Наше время – суровое время, может быть, одно из суровейших в истории так называемого цивилизованного человечества. Революционер, рождённый для этих десятилетий, одержим неистовым патриотизмом своей эпохи, своего отечества во времени. Есенин не был революционером. Автор «Пугачёва» и «Баллады о двадцати шести» был интимнейшим лириком.

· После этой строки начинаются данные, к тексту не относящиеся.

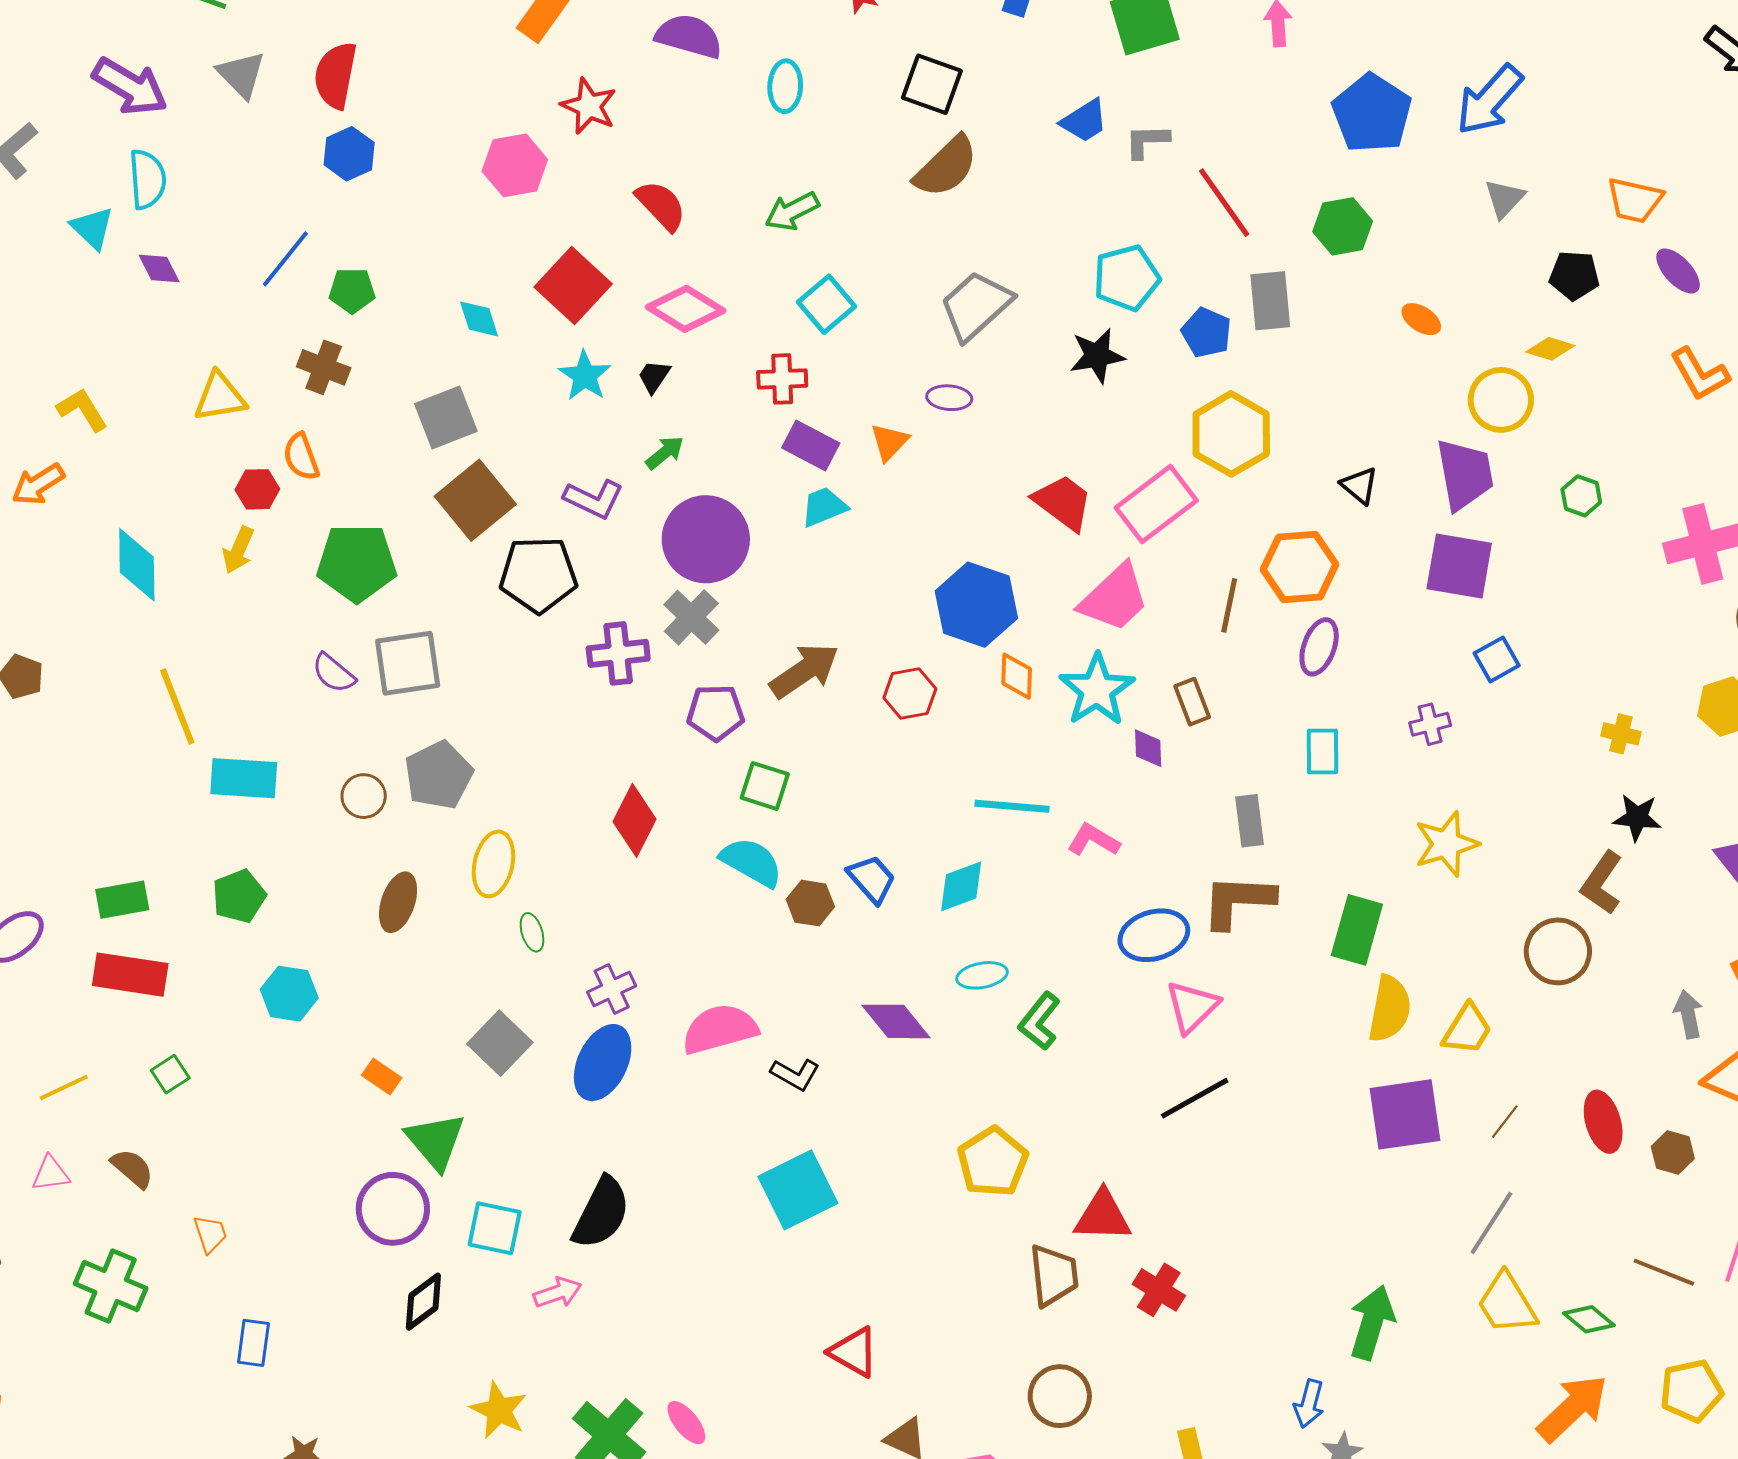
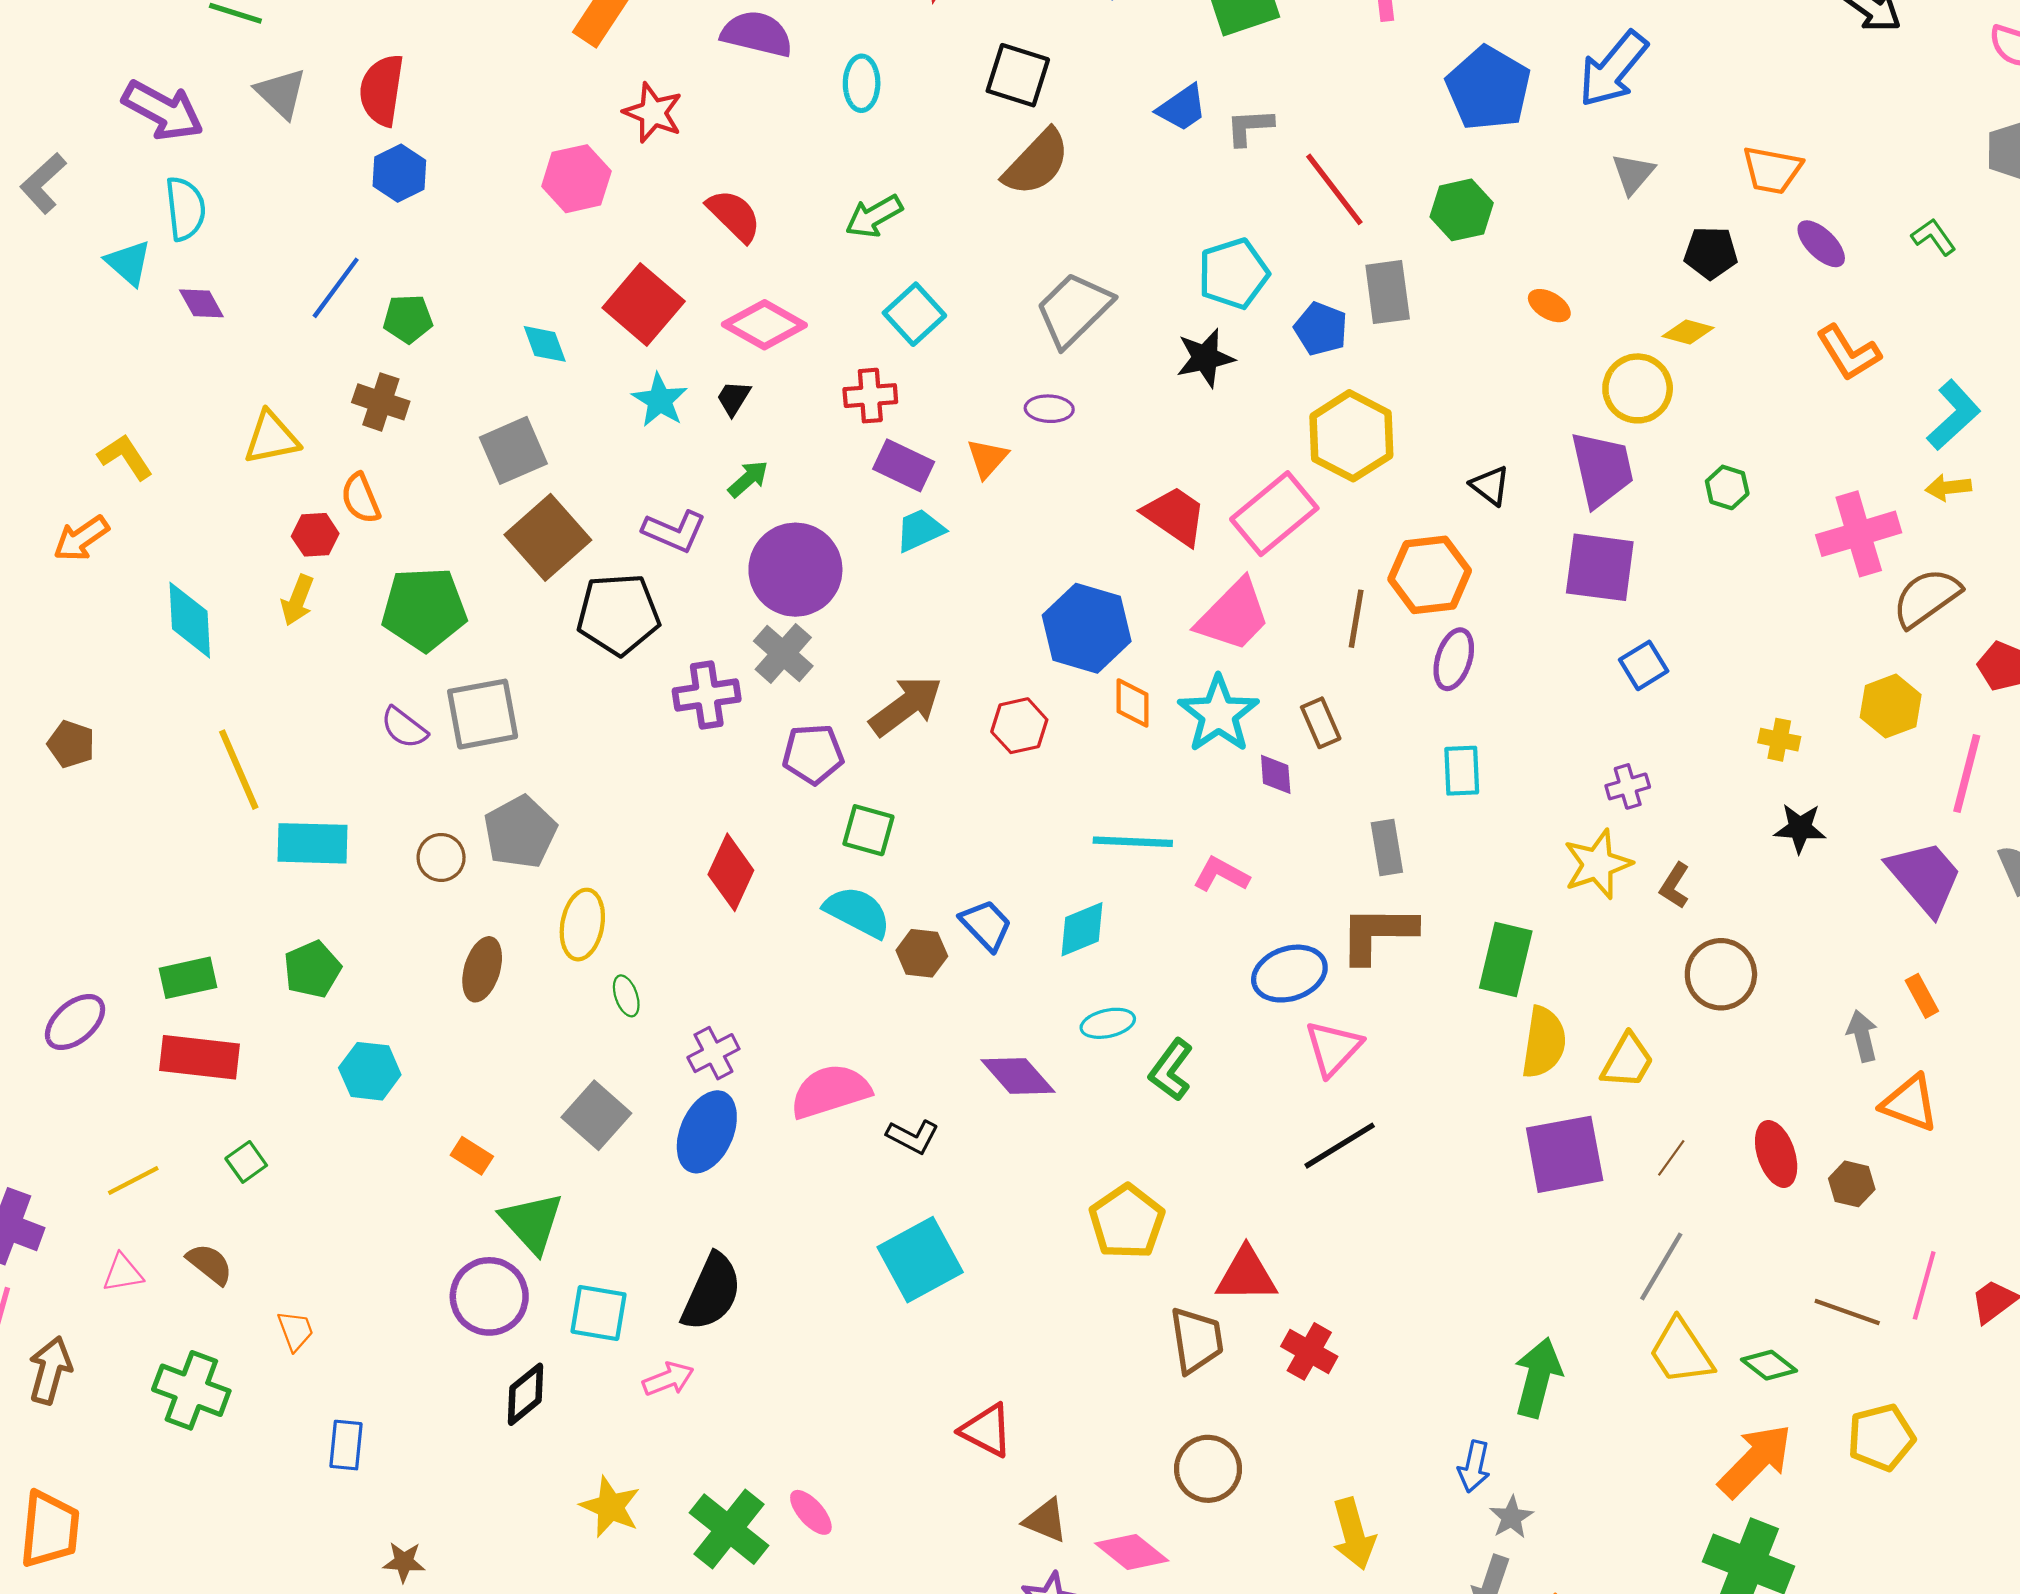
purple cross: (1430, 724) -> (1628, 786), moved
brown L-shape: (1602, 883) -> (1675, 886), moved, size x0.7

Эпоха же наша – не лирическая. В этом главная причина того, почему самовольно и так рано ушёл от нас и от своей эпохи Сергей Есенин. Корни у Есенина глубоко народные – и, как всё в нём, наг>г> ность его неподдельная. Об этом бесспорнее всего свидетельствует не поэма о народном бунте, а опять-таки лирика его:
Этот образ осени и многие другие образы его поражали сперва как немотивированная дерзость. Но поэт заставил нас почувствовать крестьянские корни своего образа и глубоко принять его в себя. Фет так не сказал бы, а Тютчев – ещё менее. Крестьянская подоплёка, – творческим даром преломленная и утонченная – у Есенина крепка.
Но в этой крепости крестьянской подоплёки причина личной некрепости Есенина: из старого его вырвало с корнем, а в новом корень не принялся.
Город не укрепил, а расшатал и изранил его. Поездка по чужим странам, по Европе и за океан, не выровняла его.